The next day we drive up into the Carib territory and it is about midday and only fools like us are out on the road in the middle of the day when bare feet burn on the asphalt and the rain forest road is humid and long. You get the sense that the mountain road and the tree fern and the palmiste have been here absorbing and deflating other foolish incursions. The maxi taxi stops and we get out, going into the shop. A Carib man looks me in the eye as if he knows me and I settle into his look and I buy a hat whose strands of flex, he explains, have been buried in levels of mud, dyed there in grades of brown and red. We climb back into the van and he looks at me again as if I should be staying and where am I off to now, and I am half surprised but half convinced that, well, of course I should be staying. He sent his son, like my brother, to give me a small basket as a gift, as if to say, “Well, here then, go if you’re determined, but take this with you.” I had noticed at the back of the shop, my sister, his daughter, a whole world was in her face, 3000 years of Ciboney, then Arawak, then Carib canoeing north from South America, before it was South America, 1000 AD. In her face all the battles against the French and English for two centu
ries, the hit and hit and run and the intractable mountains that kept this island Carib until 1763; until settling to the west and east they crept into her face, too. In her face, now African, which people? Ga? Ashanti? Ibo? Washed in, wept in, with all the waters of the hundreds of rivers and rivulets. I swam some of those rivers — sluggish Cribiche, the crackling fresh Sarisari, the swelling magnificent Layou, the river Claire, the river Crapaud, Taberi, Mulaitre, Ouayaperi — I tried to swim them all, all 365, and say them all over and over — River Jack, Rivière Blanche, Canari, River Douce, Malabuka, Perdu Temps. And all this Dahomey in her face that would name the valley to the southwest the Valley of Desolation.

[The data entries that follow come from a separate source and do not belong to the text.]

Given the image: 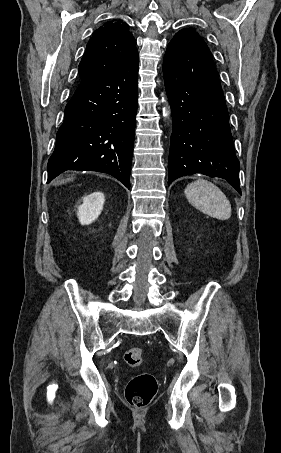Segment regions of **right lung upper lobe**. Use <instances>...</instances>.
<instances>
[{
	"mask_svg": "<svg viewBox=\"0 0 281 453\" xmlns=\"http://www.w3.org/2000/svg\"><path fill=\"white\" fill-rule=\"evenodd\" d=\"M128 28L126 23L108 21L93 33L79 64L80 81L110 75L137 54Z\"/></svg>",
	"mask_w": 281,
	"mask_h": 453,
	"instance_id": "cb5924a9",
	"label": "right lung upper lobe"
}]
</instances>
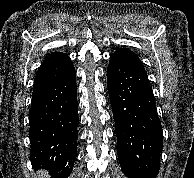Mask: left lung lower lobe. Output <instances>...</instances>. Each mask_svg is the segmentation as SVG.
<instances>
[{
	"instance_id": "1",
	"label": "left lung lower lobe",
	"mask_w": 194,
	"mask_h": 178,
	"mask_svg": "<svg viewBox=\"0 0 194 178\" xmlns=\"http://www.w3.org/2000/svg\"><path fill=\"white\" fill-rule=\"evenodd\" d=\"M107 84L124 174L128 178H156L163 136L146 71L111 56Z\"/></svg>"
}]
</instances>
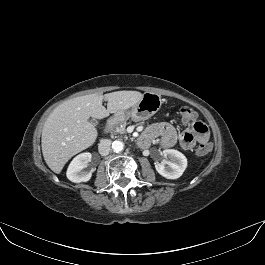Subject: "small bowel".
Masks as SVG:
<instances>
[{
	"mask_svg": "<svg viewBox=\"0 0 265 265\" xmlns=\"http://www.w3.org/2000/svg\"><path fill=\"white\" fill-rule=\"evenodd\" d=\"M185 122L188 124V129L179 135L175 128L168 123L153 124L143 133L140 141L143 146H148L154 139L159 138L160 144L164 148H170L179 140L180 145L185 149L193 148L196 142L204 144L208 141V128L203 122L198 120Z\"/></svg>",
	"mask_w": 265,
	"mask_h": 265,
	"instance_id": "c3829d8e",
	"label": "small bowel"
}]
</instances>
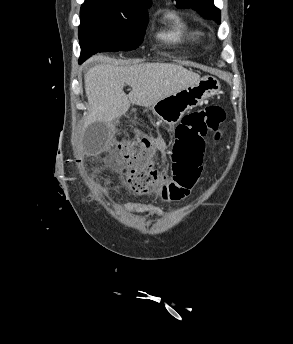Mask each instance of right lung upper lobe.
I'll list each match as a JSON object with an SVG mask.
<instances>
[{
  "mask_svg": "<svg viewBox=\"0 0 293 344\" xmlns=\"http://www.w3.org/2000/svg\"><path fill=\"white\" fill-rule=\"evenodd\" d=\"M85 2H100L113 7L132 8L148 17L147 6L151 5V0H85Z\"/></svg>",
  "mask_w": 293,
  "mask_h": 344,
  "instance_id": "cb5924a9",
  "label": "right lung upper lobe"
}]
</instances>
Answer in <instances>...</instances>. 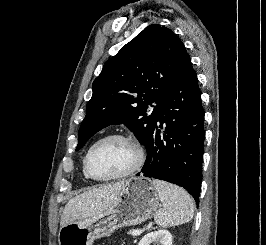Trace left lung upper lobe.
<instances>
[{"label": "left lung upper lobe", "instance_id": "5c2ea615", "mask_svg": "<svg viewBox=\"0 0 266 245\" xmlns=\"http://www.w3.org/2000/svg\"><path fill=\"white\" fill-rule=\"evenodd\" d=\"M189 58L169 28L152 24L140 32L94 80L76 151L99 130L121 123L147 147L163 99Z\"/></svg>", "mask_w": 266, "mask_h": 245}]
</instances>
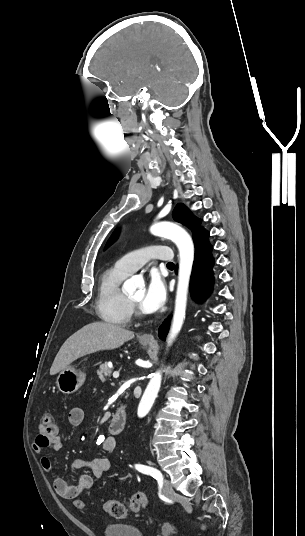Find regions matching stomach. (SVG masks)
I'll use <instances>...</instances> for the list:
<instances>
[{
    "mask_svg": "<svg viewBox=\"0 0 305 536\" xmlns=\"http://www.w3.org/2000/svg\"><path fill=\"white\" fill-rule=\"evenodd\" d=\"M141 344H148V342H142L141 340ZM84 382V372L76 370L73 366H68L66 370H61L56 380L57 388L62 394H74L83 386Z\"/></svg>",
    "mask_w": 305,
    "mask_h": 536,
    "instance_id": "1",
    "label": "stomach"
}]
</instances>
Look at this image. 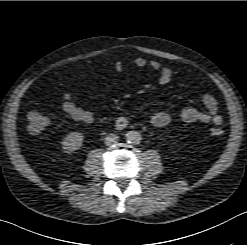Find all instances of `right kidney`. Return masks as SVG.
Wrapping results in <instances>:
<instances>
[{"label":"right kidney","mask_w":247,"mask_h":245,"mask_svg":"<svg viewBox=\"0 0 247 245\" xmlns=\"http://www.w3.org/2000/svg\"><path fill=\"white\" fill-rule=\"evenodd\" d=\"M84 136L80 132L69 133L62 141L63 150L72 153L81 148Z\"/></svg>","instance_id":"obj_1"}]
</instances>
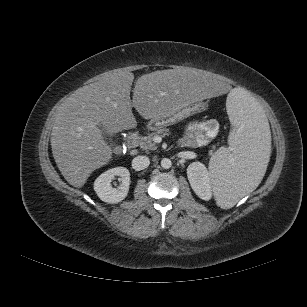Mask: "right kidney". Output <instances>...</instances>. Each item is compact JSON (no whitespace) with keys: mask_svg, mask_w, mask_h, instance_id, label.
<instances>
[{"mask_svg":"<svg viewBox=\"0 0 307 307\" xmlns=\"http://www.w3.org/2000/svg\"><path fill=\"white\" fill-rule=\"evenodd\" d=\"M115 176H119L122 183L118 188L111 185ZM130 185V172L125 167H115L102 173L94 182V190L97 196L106 203H119L128 194Z\"/></svg>","mask_w":307,"mask_h":307,"instance_id":"ca27d5eb","label":"right kidney"}]
</instances>
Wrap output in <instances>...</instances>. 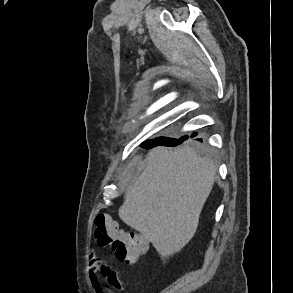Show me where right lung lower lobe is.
<instances>
[{"label":"right lung lower lobe","mask_w":293,"mask_h":293,"mask_svg":"<svg viewBox=\"0 0 293 293\" xmlns=\"http://www.w3.org/2000/svg\"><path fill=\"white\" fill-rule=\"evenodd\" d=\"M197 134H192L191 136H183L179 139H175V138H168V137H158L152 140H147L144 143H142L141 147L143 148H152L158 145H163V146H176L178 144H181L183 141L187 140L188 138H193L195 137ZM199 141H201V139H197Z\"/></svg>","instance_id":"right-lung-lower-lobe-1"}]
</instances>
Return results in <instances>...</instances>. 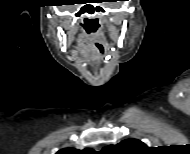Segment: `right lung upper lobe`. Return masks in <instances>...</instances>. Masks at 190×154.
Wrapping results in <instances>:
<instances>
[{"label":"right lung upper lobe","instance_id":"obj_1","mask_svg":"<svg viewBox=\"0 0 190 154\" xmlns=\"http://www.w3.org/2000/svg\"><path fill=\"white\" fill-rule=\"evenodd\" d=\"M83 151L85 152H91L92 149H84ZM80 151L77 150V149H74V148H66V149H62V150H59L56 154H78Z\"/></svg>","mask_w":190,"mask_h":154}]
</instances>
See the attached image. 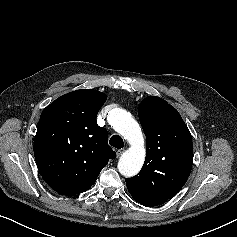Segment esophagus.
I'll return each mask as SVG.
<instances>
[{"label":"esophagus","instance_id":"34e87169","mask_svg":"<svg viewBox=\"0 0 237 237\" xmlns=\"http://www.w3.org/2000/svg\"><path fill=\"white\" fill-rule=\"evenodd\" d=\"M124 149H119L118 151H117V157H120L123 153H124Z\"/></svg>","mask_w":237,"mask_h":237}]
</instances>
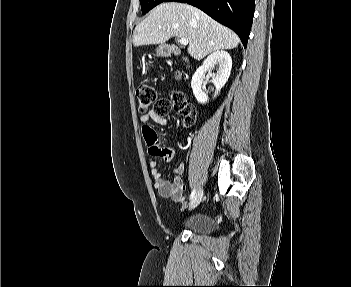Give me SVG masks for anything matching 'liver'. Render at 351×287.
Instances as JSON below:
<instances>
[{"mask_svg":"<svg viewBox=\"0 0 351 287\" xmlns=\"http://www.w3.org/2000/svg\"><path fill=\"white\" fill-rule=\"evenodd\" d=\"M171 37L188 39V53L195 59H201L220 49L236 48L240 42L236 33L198 8L168 2L155 7L136 26L133 45L163 44Z\"/></svg>","mask_w":351,"mask_h":287,"instance_id":"obj_1","label":"liver"}]
</instances>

Well I left them in the road of the Carib territory, waving, and the van moved on, chewing up still-rugged highway over to Mahaut and Massacre. “Massacre,” Rochester says in Jean Rhys’ Wide Sargasso Sea, “And who was massacred here? Slaves?” “Oh no,” Antoinette answers, foreshadowing her own erasure in Charlotte Brontë’s Jane Eyre, “Not slaves. Something must have happened a long time ago. Nobody remembers now.” When Rochester arrived in Massacre it was raining, “… huge drops sounded like hail on the leaves of the tree, and the sea crept stealthily forwards and backwards.” He had feared that it might be the end of the world. When I arrived in Massacre it was gleaming, the sky a glittering blue and the road, which was sea and road at once, was full of people. The rum shop was busy and someone in the van said, “These Massacre people are always on the street, day or night. This town is always lit up.” The town had a certain feeling of careening, all bare feet and flowered dresses, all old men with sticks and young ones with soccer balls, all hips held to laugh and children playing fiercely. Rhys would have longed for it even more than she longed for it in Voyage in the Dark.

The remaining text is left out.